Prompt: Nothing but the lines from the one with "einem weiten Bereich unter, teils hinter das" down to the one with "Biegearm und Spannfunktionen hydraulisch" should be returned, exactly and with both ends included, from the material below.

Source information Block Start

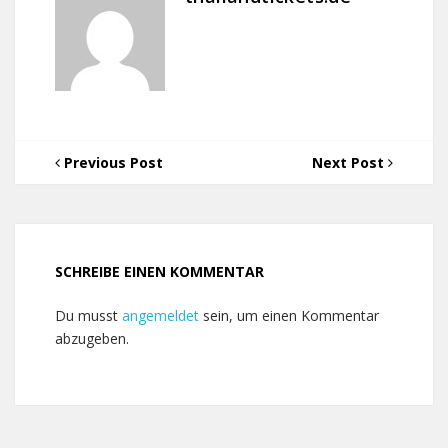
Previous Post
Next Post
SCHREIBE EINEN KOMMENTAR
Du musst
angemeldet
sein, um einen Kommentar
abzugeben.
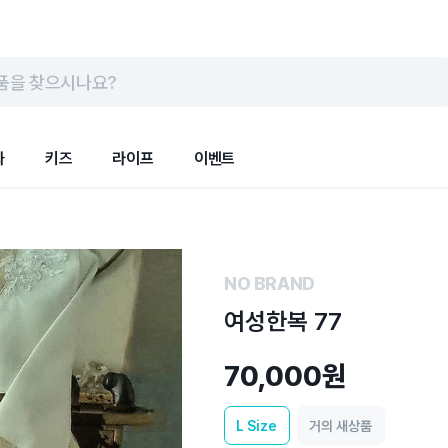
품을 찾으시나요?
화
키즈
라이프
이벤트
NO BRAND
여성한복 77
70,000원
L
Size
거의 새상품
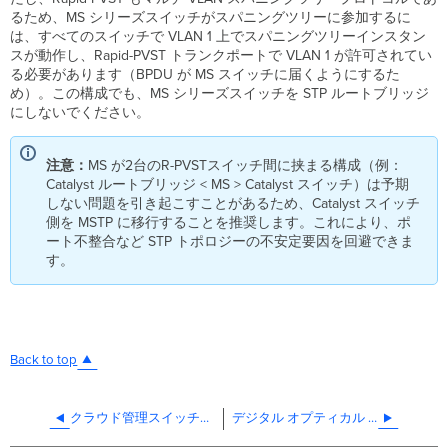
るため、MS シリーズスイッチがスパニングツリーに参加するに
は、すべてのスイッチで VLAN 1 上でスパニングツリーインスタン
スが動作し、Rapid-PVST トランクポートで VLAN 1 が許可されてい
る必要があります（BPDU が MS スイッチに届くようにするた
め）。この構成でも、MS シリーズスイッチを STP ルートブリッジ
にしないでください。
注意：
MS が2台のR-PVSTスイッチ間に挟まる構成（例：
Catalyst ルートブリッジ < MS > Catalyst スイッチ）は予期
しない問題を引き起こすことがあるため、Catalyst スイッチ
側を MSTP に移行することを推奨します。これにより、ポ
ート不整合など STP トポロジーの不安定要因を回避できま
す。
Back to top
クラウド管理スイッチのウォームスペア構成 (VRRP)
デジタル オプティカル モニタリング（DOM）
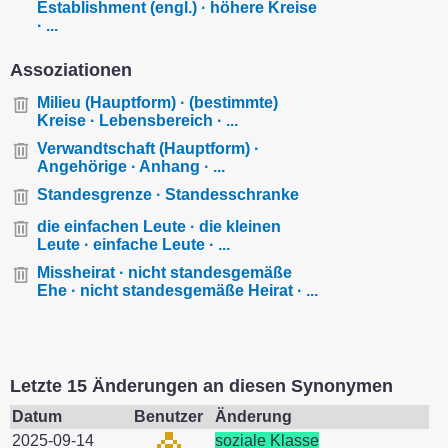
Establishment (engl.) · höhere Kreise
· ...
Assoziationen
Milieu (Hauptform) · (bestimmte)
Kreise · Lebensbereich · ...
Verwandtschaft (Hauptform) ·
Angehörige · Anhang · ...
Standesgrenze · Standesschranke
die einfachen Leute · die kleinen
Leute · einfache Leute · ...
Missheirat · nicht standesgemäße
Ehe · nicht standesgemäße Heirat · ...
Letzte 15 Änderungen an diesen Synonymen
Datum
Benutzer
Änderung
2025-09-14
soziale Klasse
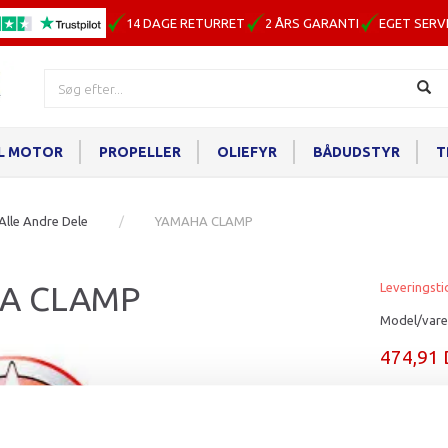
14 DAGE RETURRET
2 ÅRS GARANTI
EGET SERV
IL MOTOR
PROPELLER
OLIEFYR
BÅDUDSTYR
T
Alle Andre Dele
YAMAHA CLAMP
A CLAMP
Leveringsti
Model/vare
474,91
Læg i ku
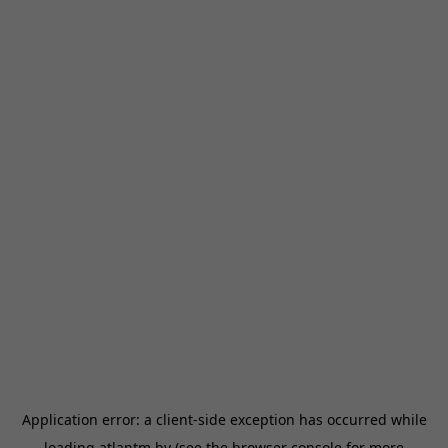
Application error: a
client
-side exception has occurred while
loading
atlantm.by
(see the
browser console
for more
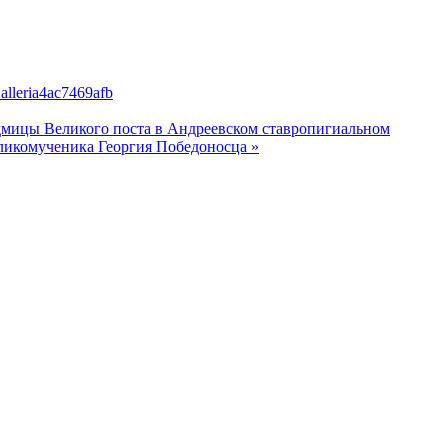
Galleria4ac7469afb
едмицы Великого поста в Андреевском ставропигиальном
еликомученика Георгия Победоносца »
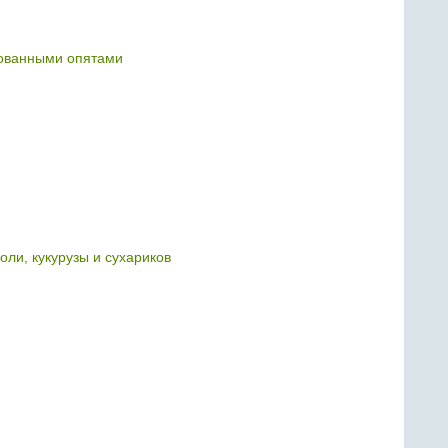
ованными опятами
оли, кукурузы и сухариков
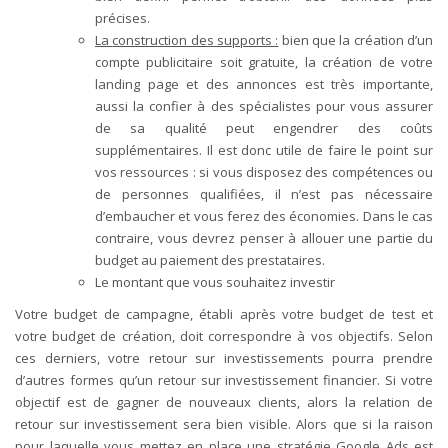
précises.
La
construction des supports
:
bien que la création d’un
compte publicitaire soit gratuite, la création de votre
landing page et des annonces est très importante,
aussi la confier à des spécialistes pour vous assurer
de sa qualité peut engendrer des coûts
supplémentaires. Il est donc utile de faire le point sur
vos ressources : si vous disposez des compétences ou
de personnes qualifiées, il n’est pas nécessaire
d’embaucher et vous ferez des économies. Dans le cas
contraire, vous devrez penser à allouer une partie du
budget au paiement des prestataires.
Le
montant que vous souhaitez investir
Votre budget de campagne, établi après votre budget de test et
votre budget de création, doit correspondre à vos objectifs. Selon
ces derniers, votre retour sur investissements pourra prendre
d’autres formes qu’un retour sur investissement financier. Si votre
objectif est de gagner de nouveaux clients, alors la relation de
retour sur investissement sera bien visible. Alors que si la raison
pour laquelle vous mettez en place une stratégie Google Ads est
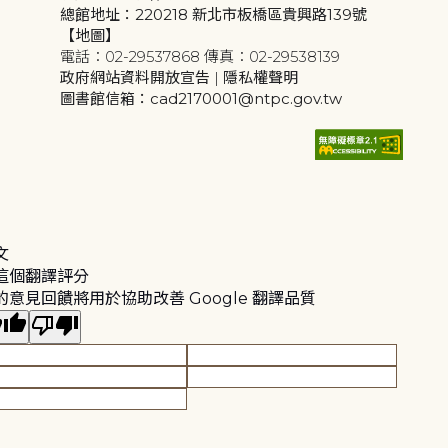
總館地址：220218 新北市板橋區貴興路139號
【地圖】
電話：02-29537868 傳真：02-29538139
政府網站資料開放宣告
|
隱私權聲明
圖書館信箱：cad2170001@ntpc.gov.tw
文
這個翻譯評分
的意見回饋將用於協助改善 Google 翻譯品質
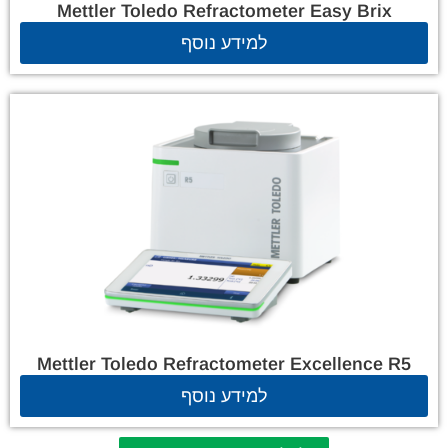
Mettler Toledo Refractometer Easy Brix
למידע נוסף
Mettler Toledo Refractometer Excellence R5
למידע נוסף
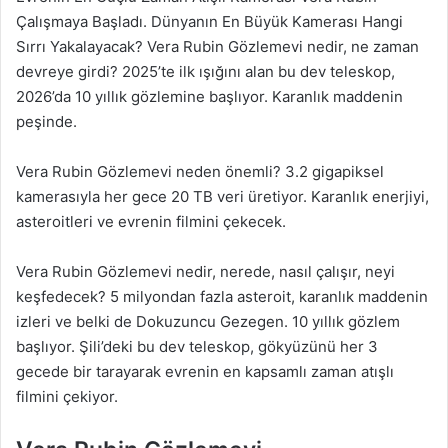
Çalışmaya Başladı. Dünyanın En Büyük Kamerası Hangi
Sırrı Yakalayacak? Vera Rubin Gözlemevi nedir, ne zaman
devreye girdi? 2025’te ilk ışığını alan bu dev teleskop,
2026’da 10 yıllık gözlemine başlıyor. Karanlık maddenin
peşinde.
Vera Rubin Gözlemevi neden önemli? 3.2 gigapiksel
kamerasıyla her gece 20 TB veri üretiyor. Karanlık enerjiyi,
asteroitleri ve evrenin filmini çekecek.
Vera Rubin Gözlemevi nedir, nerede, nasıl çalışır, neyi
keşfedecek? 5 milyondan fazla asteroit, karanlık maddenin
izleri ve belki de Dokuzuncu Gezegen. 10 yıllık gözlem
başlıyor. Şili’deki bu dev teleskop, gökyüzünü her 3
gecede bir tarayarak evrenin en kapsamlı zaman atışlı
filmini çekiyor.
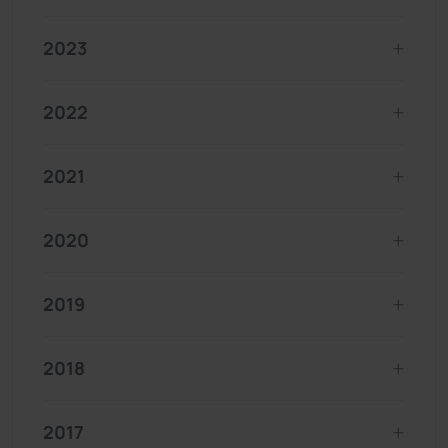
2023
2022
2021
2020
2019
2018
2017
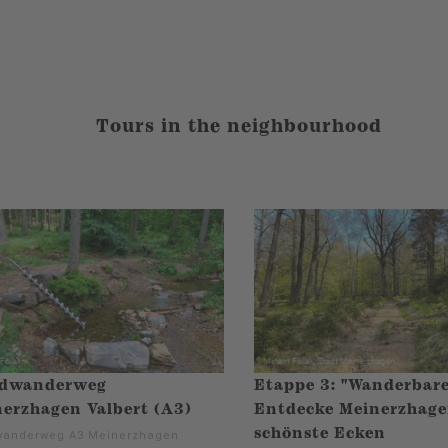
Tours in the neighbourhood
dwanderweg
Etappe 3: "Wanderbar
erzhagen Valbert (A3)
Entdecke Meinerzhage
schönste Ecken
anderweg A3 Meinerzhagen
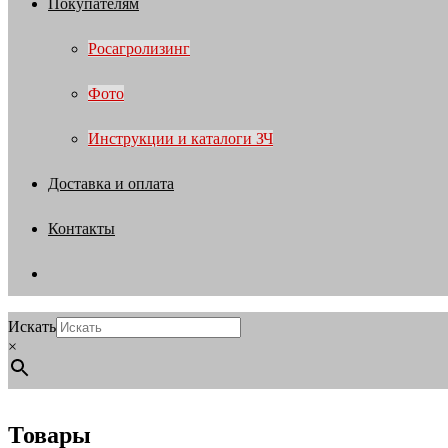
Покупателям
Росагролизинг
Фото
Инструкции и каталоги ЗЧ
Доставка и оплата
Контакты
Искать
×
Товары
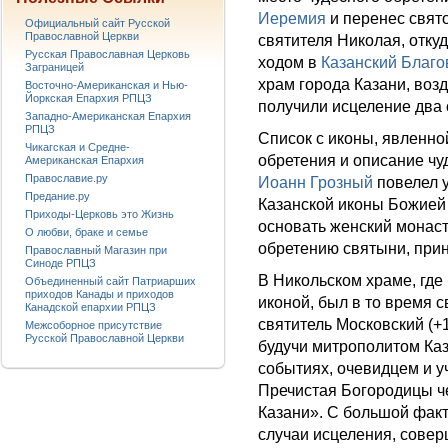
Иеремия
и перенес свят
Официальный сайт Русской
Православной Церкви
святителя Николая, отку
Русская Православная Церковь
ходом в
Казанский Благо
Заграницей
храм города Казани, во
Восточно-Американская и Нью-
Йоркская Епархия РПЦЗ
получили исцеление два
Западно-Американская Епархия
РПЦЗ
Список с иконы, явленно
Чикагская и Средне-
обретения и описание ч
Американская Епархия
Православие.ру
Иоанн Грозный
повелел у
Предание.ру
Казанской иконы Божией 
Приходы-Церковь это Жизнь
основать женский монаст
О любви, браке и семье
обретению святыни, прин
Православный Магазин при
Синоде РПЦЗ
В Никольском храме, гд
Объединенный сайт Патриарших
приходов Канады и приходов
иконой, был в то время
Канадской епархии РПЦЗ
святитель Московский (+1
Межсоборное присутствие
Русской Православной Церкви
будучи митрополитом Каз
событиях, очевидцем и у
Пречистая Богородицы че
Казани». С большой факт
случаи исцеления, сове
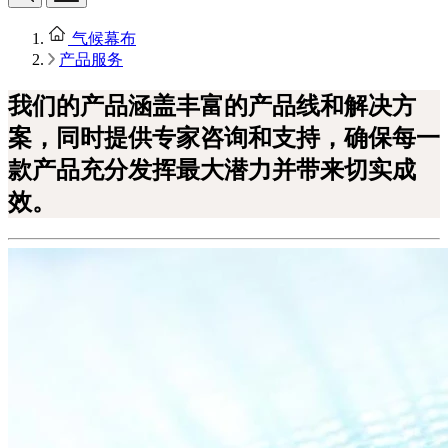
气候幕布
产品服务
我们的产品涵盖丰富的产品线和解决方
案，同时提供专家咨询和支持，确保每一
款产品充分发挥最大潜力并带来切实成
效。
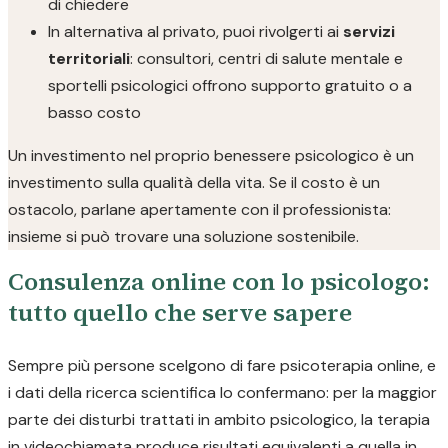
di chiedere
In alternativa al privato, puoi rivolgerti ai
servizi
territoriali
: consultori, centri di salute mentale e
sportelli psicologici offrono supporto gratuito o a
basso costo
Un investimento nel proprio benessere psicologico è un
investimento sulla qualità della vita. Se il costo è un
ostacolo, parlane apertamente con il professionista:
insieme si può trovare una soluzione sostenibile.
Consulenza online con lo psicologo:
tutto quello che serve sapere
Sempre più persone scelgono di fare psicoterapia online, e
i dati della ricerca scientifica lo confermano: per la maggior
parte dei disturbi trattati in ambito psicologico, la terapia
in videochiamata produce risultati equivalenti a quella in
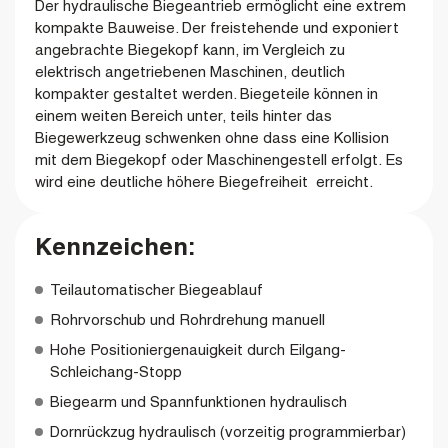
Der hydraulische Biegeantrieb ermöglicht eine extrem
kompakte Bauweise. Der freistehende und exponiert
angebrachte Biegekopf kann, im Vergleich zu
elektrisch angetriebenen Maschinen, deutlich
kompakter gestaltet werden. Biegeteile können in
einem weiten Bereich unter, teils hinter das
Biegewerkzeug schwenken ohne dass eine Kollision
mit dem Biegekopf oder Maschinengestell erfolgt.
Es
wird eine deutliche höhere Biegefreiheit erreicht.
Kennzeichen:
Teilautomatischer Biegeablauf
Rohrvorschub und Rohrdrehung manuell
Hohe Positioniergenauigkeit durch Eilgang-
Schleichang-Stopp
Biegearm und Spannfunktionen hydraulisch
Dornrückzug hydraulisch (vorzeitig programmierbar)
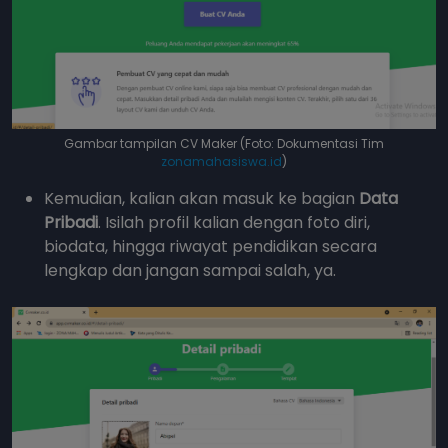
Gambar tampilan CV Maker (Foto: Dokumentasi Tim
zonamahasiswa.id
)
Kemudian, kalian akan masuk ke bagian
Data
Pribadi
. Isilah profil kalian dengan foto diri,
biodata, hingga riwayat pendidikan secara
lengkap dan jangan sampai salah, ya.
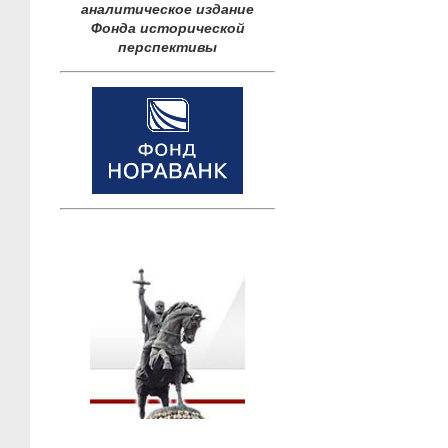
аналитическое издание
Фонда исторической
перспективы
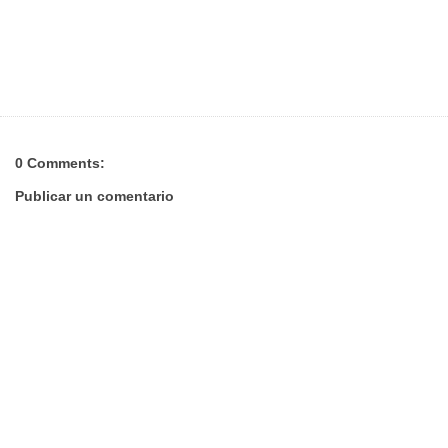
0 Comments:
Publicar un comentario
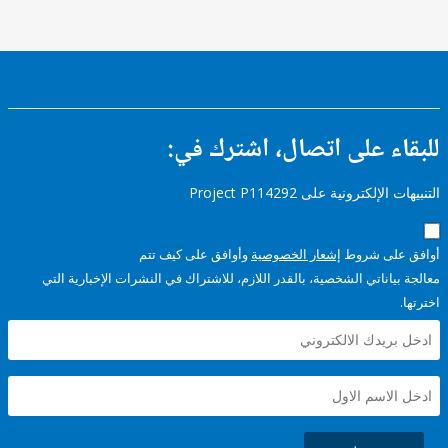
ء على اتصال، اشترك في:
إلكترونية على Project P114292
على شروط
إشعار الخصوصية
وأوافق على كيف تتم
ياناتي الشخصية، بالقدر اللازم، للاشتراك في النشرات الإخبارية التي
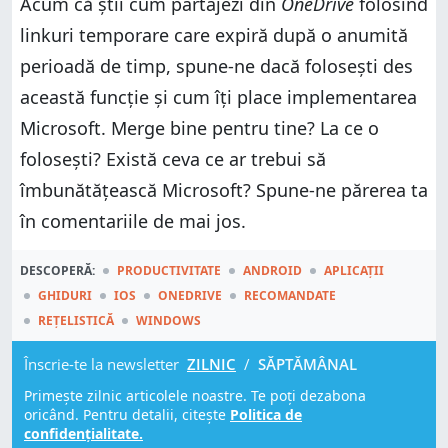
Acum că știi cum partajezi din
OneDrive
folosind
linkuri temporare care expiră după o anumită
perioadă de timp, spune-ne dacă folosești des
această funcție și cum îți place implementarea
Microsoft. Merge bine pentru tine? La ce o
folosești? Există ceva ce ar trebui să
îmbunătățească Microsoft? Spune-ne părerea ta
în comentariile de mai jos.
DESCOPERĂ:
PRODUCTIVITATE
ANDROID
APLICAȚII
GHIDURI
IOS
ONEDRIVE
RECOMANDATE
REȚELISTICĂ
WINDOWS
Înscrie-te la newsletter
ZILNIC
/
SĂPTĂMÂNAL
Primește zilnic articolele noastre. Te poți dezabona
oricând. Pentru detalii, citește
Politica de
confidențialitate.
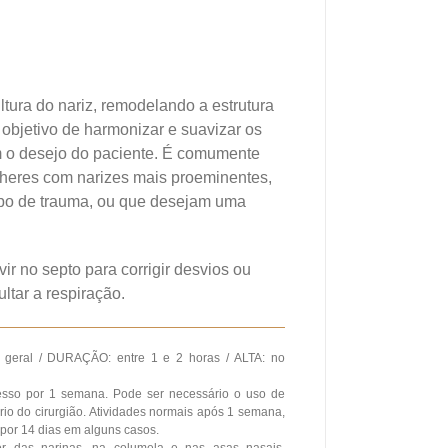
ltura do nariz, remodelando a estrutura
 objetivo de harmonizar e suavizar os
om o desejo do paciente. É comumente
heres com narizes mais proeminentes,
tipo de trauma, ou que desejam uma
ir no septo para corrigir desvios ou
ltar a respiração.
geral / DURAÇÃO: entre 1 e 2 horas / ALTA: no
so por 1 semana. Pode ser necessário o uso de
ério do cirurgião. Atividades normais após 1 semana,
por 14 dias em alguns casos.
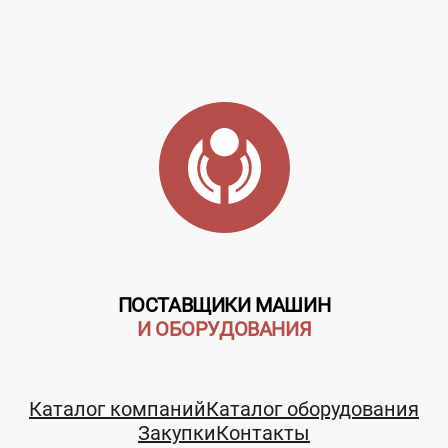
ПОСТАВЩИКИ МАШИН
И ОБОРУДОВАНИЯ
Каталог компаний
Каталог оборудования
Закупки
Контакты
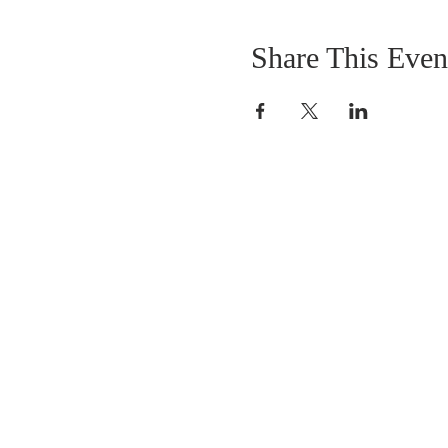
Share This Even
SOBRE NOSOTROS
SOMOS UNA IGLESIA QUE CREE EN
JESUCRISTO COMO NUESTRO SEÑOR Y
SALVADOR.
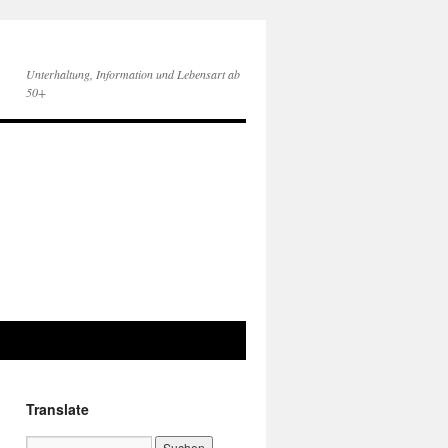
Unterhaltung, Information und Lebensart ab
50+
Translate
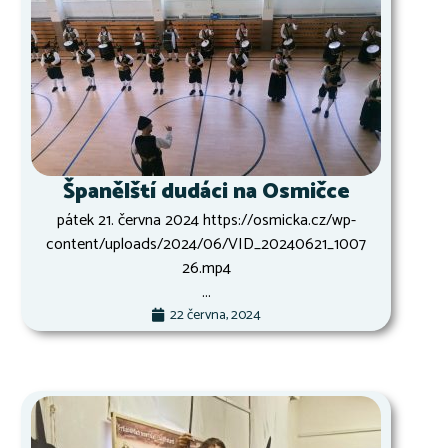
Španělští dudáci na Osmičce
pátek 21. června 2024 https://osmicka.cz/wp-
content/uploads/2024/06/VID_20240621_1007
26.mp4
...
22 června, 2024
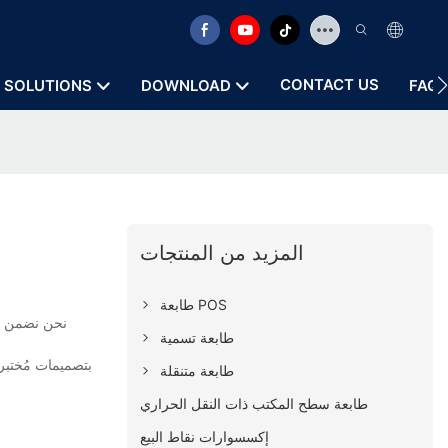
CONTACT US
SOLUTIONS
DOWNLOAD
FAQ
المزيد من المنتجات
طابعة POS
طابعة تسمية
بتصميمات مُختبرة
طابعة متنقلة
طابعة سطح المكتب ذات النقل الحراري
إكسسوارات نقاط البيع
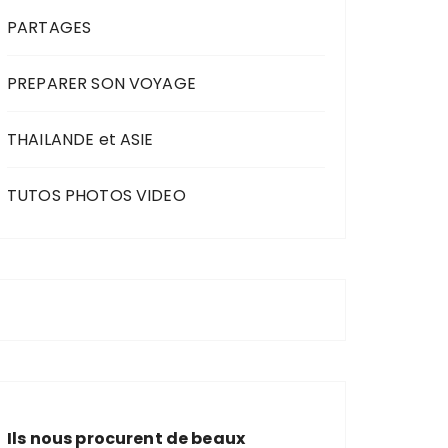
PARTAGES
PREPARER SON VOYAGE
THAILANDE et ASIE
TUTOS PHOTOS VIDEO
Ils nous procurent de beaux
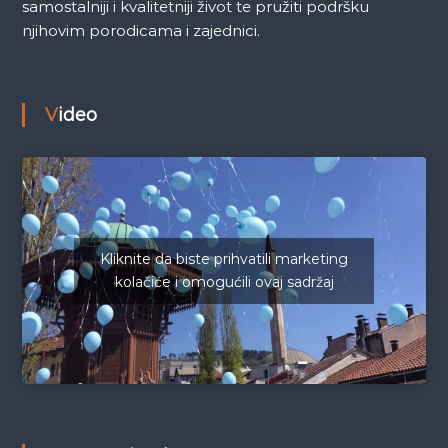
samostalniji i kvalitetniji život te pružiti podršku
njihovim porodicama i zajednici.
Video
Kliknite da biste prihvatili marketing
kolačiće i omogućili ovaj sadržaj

Source information Block End

Completed exercise:
einem weiten Bereich unter, teils hinter das
Biegewerkzeug schwenken ohne dass eine Kollision
mit dem Biegekopf oder Maschinengestell erfolgt.
Es
wird eine deutliche höhere Biegefreiheit erreicht.
Kennzeichen:
Teilautomatischer Biegeablauf
Rohrvorschub und Rohrdrehung manuell
Hohe Positioniergenauigkeit durch Eilgang-
Schleichang-Stopp
Biegearm und Spannfunktionen hydraulisch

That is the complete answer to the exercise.